Bloggers aren't the only food writers who have to contend with star gripes: Restaurant critics at newspapers which employ star systems are frequently called upon to reconcile their reviews with star assignments. But for niche bloggers who offer "reviews you can use" in narrow categories, the hows and whys of assessment are especially important.
My friend Daniel Vaughn has compiled reviews of more than 400 Texas barbecue joints on his blog, Full Custom Gospel BBQ. Vaughn uses a strict six-star system (unlike Lienesch, he doesn't venture into decimal points). He awards one star to a joint that readers shouldn't bother visiting, and saves six stars for consistently spectacular joints that should make readers "reconsider their honeymoon destination." Fans of Texas barbecue won't be surprised to learn Austin's Franklin Barbecue is the sole recipient of a six-star rating.
"I primarily rate the brisket and ribs, so if both are in the great category, then it gets five stars," Vaughn explains by e-mail. "One of the meats must be exceptional to get a four-star rating no matter the quality of the sides. Meat is king. Sauce is not considered."

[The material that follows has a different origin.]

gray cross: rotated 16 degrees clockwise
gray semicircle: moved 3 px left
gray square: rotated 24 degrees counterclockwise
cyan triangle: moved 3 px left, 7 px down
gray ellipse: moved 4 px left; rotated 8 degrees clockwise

Sides and ambience aren't star-worthy on their own, but, Vaughn adds, "It can help push a rating up or down if I'm on the fence. Do you get buttered Texas toast, or stale white bread? Did those pintos come straight from the can, or are the beans a special recipe that's cooked in the smoker?"

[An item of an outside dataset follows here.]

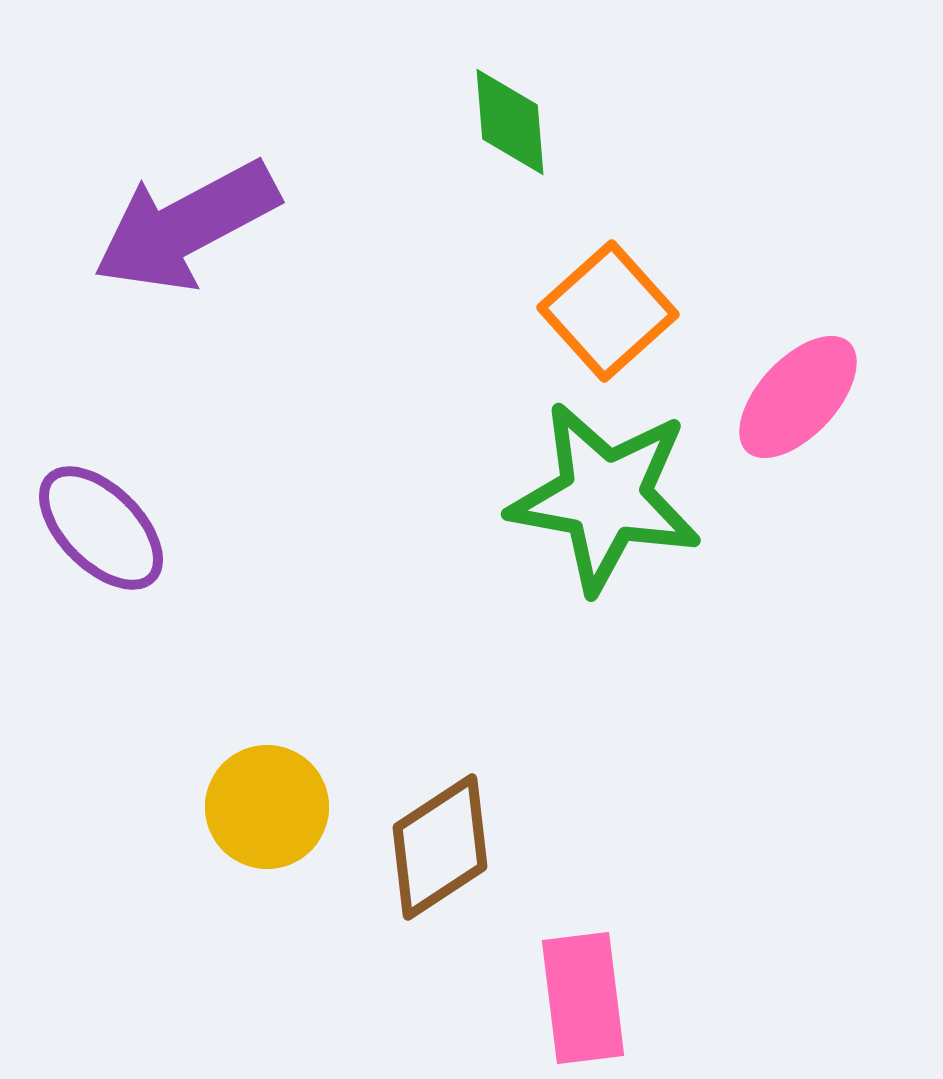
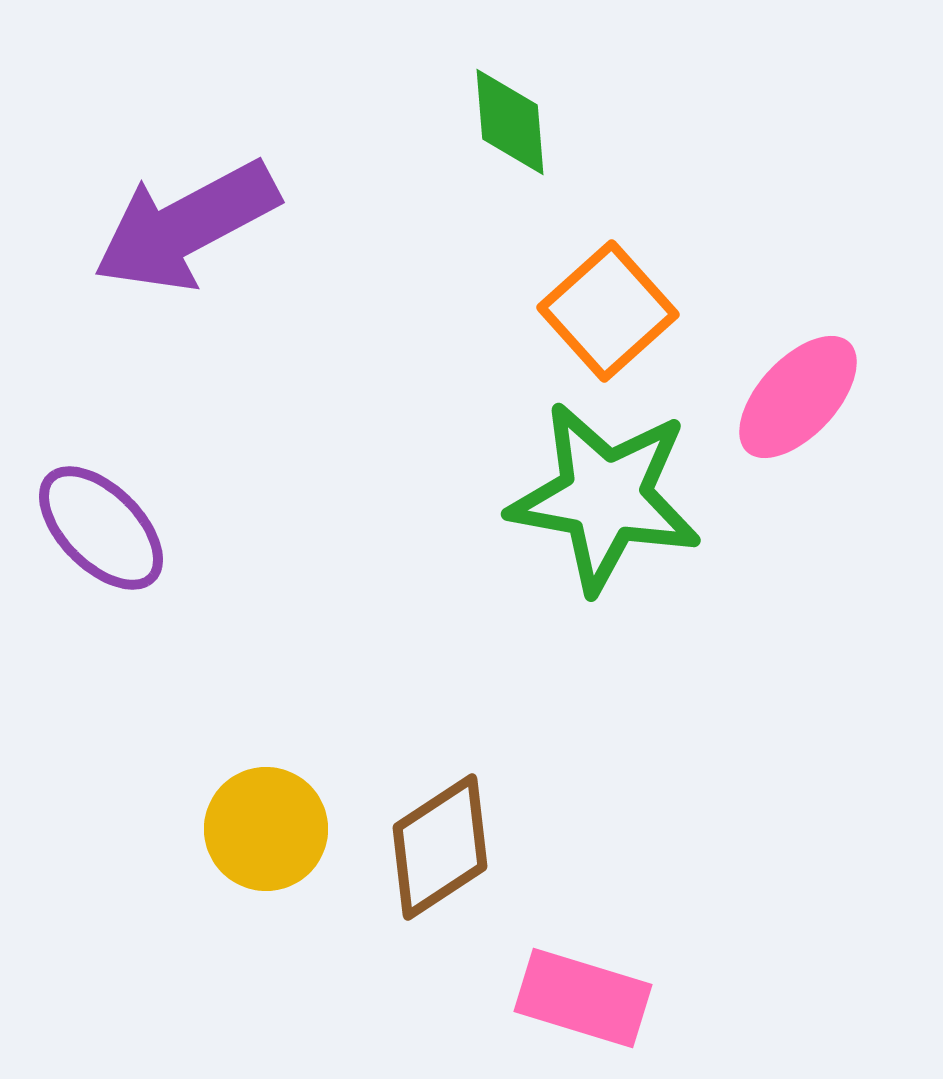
yellow circle: moved 1 px left, 22 px down
pink rectangle: rotated 66 degrees counterclockwise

Translating a subjective experience into stars is tricky, whether the critic is tackling film, music, or dried Asian noodles. Lienesch reports his star system has evolved as he's eaten more ramen. He was initially reluctant to wade into multiple-star territory, hoping he'd find even better noodles deserving of the extra stars. "My palate's getting smarter," Lienesch says. "These days, if I like it, I'm giving it higher marks."
Vaughn's adjusted his expectations instead of his star ratings. "Now that I've been at this for a while, I know that most places are going to be two or three stars, but I go into every situation hoping for the best," he writes.
Lienesch says he plans to continue rating noodles according to his current system. "This is for the long haul," he says. "Luckily, I like noodles."